Faculty in the Division of Humanities and Fine Arts

Digital Learning

Science and technology go hand-in-hand. As an environmental studies student, you’ll learn to master digital tools, systematic thinking, and data analysis—core skills for success in any science-related career.

You’ll have the opportunity to conduct experiments to collect data from our state-of-the-art laboratory instrumentation and use best-in-class mathematics, statistical, and scientific software to analyze and visualize to draw conclusions and make scientific arguments.

Research

Numerous undergraduate research opportunities, both on-campus and off, have involved the nesting and migratory activities of birds, replanting of a nature trail after invasive species put it at risk, and defining factors for adoptive trends of dogs and cats at a no-kill shelter.
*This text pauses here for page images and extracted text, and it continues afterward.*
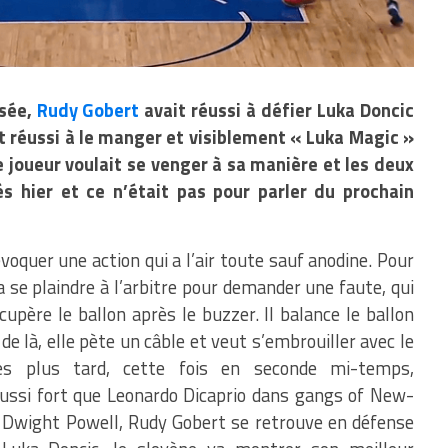
sée,
Rudy Gobert
avait réussi à défier Luka Doncic
ait réussi à le manger et visiblement « Luka Magic »
le joueur voulait se venger à sa manière et les deux
 hier et ce n’était pas pour parler du prochain
évoquer une action qui a l’air toute sauf anodine. Pour
a se plaindre à l’arbitre pour demander une faute, qui
cupère le ballon après le buzzer. Il balance le ballon
e là, elle pète un câble et veut s’embrouiller avec le
tes plus tard, cette fois en seconde mi-temps,
aussi fort que Leonardo Dicaprio dans gangs of New-
r Dwight Powell, Rudy Gobert se retrouve en défense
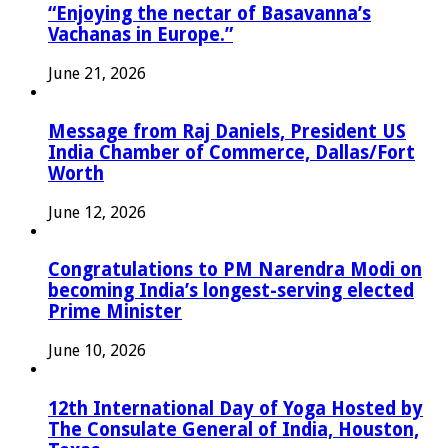
“Enjoying the nectar of Basavanna’s
Vachanas in Europe.”
June 21, 2026
Message from Raj Daniels, President US
India Chamber of Commerce, Dallas/Fort
Worth
June 12, 2026
Congratulations to PM Narendra Modi on
becoming India’s longest-serving elected
Prime Minister
June 10, 2026
12th International Day of Yoga Hosted by
The Consulate General of India, Houston,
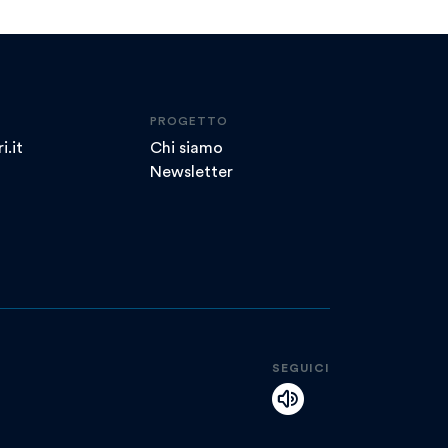
PROGETTO
i.it
Chi siamo
Newsletter
SEGUICI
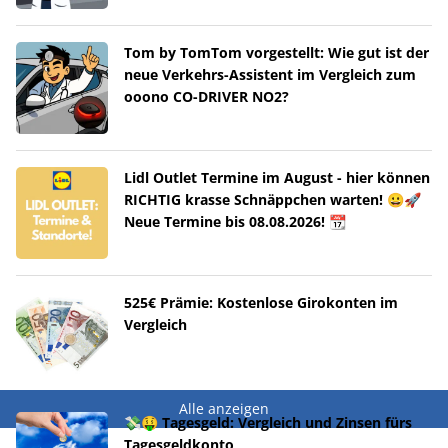
Tom by TomTom vorgestellt: Wie gut ist der
neue Verkehrs-Assistent im Vergleich zum
ooono CO-DRIVER NO2?
Lidl Outlet Termine im August - hier können
RICHTIG krasse Schnäppchen warten! 😀🚀
Neue Termine bis 08.08.2026! 📆
525€ Prämie: Kostenlose Girokonten im
Vergleich
Alle anzeigen
💸🤑 Tagesgeld: Vergleich und Zinsen fürs
Tagesgeldkonto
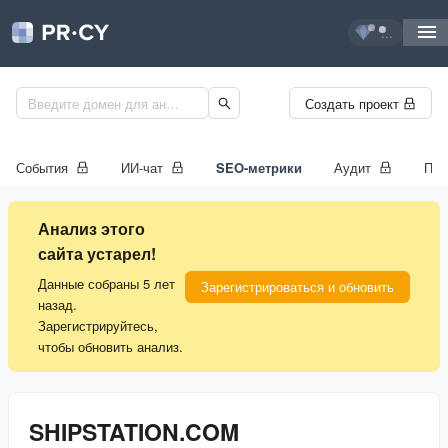
...
Создать проект
События
ИИ-чат
SEO-метрики
Аудит
Про
Анализ этого
сайта устарел!
Данные собраны 5 лет
Зарегистрироваться и обновить
назад.
Зарегистрируйтесь,
чтобы обновить анализ.
SHIPSTATION.COM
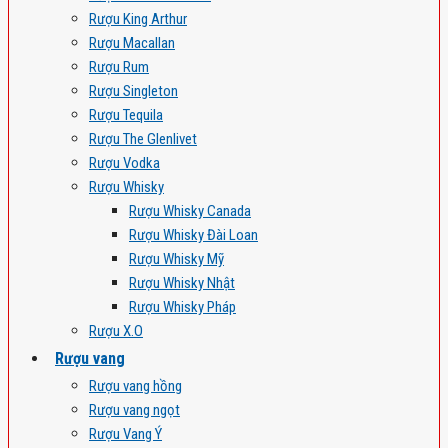
Rượu King Arthur
Rượu Macallan
Rượu Rum
Rượu Singleton
Rượu Tequila
Rượu The Glenlivet
Rượu Vodka
Rượu Whisky
Rượu Whisky Canada
Rượu Whisky Đài Loan
Rượu Whisky Mỹ
Rượu Whisky Nhật
Rượu Whisky Pháp
Rượu X.O
Rượu vang
Rượu vang hồng
Rượu vang ngọt
Rượu Vang Ý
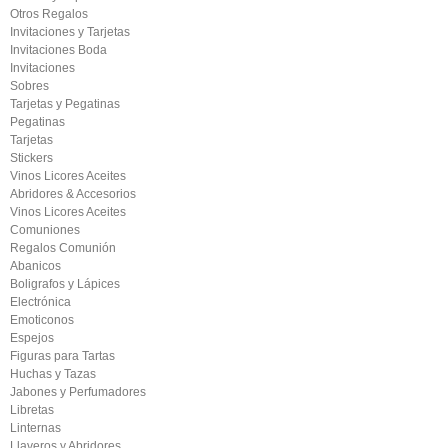
Otros Regalos
Invitaciones y Tarjetas
Invitaciones Boda
Invitaciones
Sobres
Tarjetas y Pegatinas
Pegatinas
Tarjetas
Stickers
Vinos Licores Aceites
Abridores & Accesorios
Vinos Licores Aceites
Comuniones
Regalos Comunión
Abanicos
Boligrafos y Lápices
Electrónica
Emoticonos
Espejos
Figuras para Tartas
Huchas y Tazas
Jabones y Perfumadores
Libretas
Linternas
Llaveros y Abridores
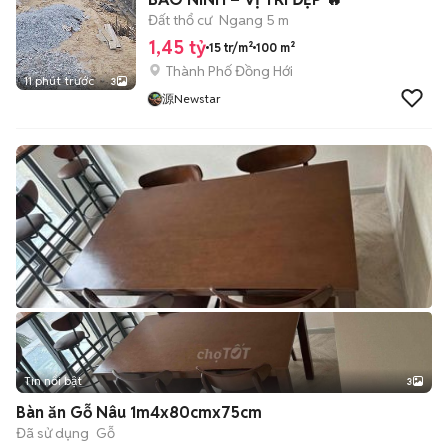
Đất thổ cư
Ngang 5 m
1,45 tỷ
15 tr/m²
100 m²
Thành Phố Đồng Hới
11 phút trước
3
源Newstar
Tin nổi bật
3
Bàn ăn Gỗ Nâu 1m4x80cmx75cm
Đã sử dụng
Gỗ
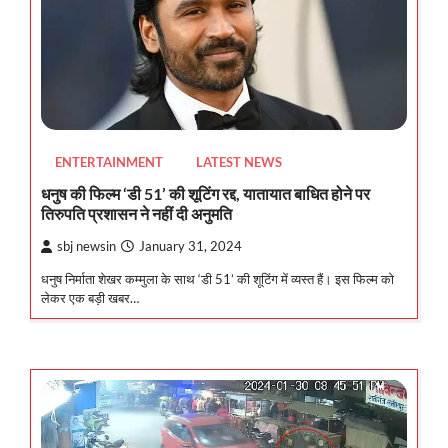
ENTERTAINMENT
LATEST NEWS
धनुष की फिल्म ‘डी 51’ की शूटिंग रद्द, यातायात बाधित होने पर
तिरुपति प्रशासन ने नहीं दी अनुमति
sbj newsin
January 31, 2024
धनुष निर्माता शेखर कम्मुला के साथ ‘डी 51’ की शूटिंग में व्यस्त हैं। इस फिल्म को
लेकर एक बड़ी खबर…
Our students often present their work at regional and national scientific meetings, and some have even co-published with one of their professors in a peer-reviewed, academic journal.

In keeping with Keuka College’s emphasis on experiential learning, you’ll also become a scientist outside the classroom. You’ll be encouraged to work professors on independent research projects, and many students have had the opportunity to present the results of their work at professional conferences.

Facilities

Keuka College boasts an ideal setting for you to observe the natural environment within independent research projects. Keuka College’s lakefront campus in New York’s Finger Lakes region is ideal for those interested in environmental studies.

The Jephson Science Center is one of the College’s most recently-renovated buildings. A highlight of the center is that the laboratories weren’t simply designed by architects, but by the professors who use and teach in them.

The equipment in our laboratory includes:

High-Pressure Liquid Chromatograph (HPLC)

The HPLC is used to separate, identify, and quantify each component in a mixture. It carries liquids from glass bottles through thin plastic tubes, passing through several compartments containing an oven, vacuum pump, solution tray, and detectors for analysis.

Gas Chromatograph-Mass Spectrometer (GC/MS)

The GC/MS separates mixtures into individual components and identifies separate fragments so you can determine what the molecules are. The GC/MS features a rotating unit that can extract samples from a tray of up to 108 small vials at one time, conducting analysis as programmed by a small touch screen at the side. 

Connected to the CG/MS is a computer running high-performance software that converts the data readings of molecular ions into a bevy of colorful charts and graphs. Based on the peaks and plunges of a fragment’s chart, the computer searches a large digital library to find the closest match–all in a matter of seconds.

Fourier Transform Infrared Spectrometer (FTIR)

The FTIR contains an oval plate with a small diamond reflective element through which infrared light can pass. Connected to another computer running high-speed software, the FTIR is able to provide information about the identity of liquid or solid compounds.

Lambda-35 Ultraviolet Spectrometer

The UV spectrometer uses visible and ultraviolet light to determine the absorption spectrum of a solution, which will show how much light it absorbs across a range of wavelengths.  This information is then used to determine the concentration of particular chemical components.
 

Extracurriculars

Chi Beta Phi, the natural science, math, and psychology honor society, offers students the opportunity to network with like-minded peers and have their scholarly accomplishments recognized.

There are also numerous opportunities for students to explore, conduct research, or get involved with nearby community groups such as the Keuka Lake Association and Cornell Cooperative Extension, which offer students a chance to interact in their chosen field off campus.

On campus, the Center for Aquatic Research gives you the opportunity to conduct an independent study on the quality of the surrounding lake water.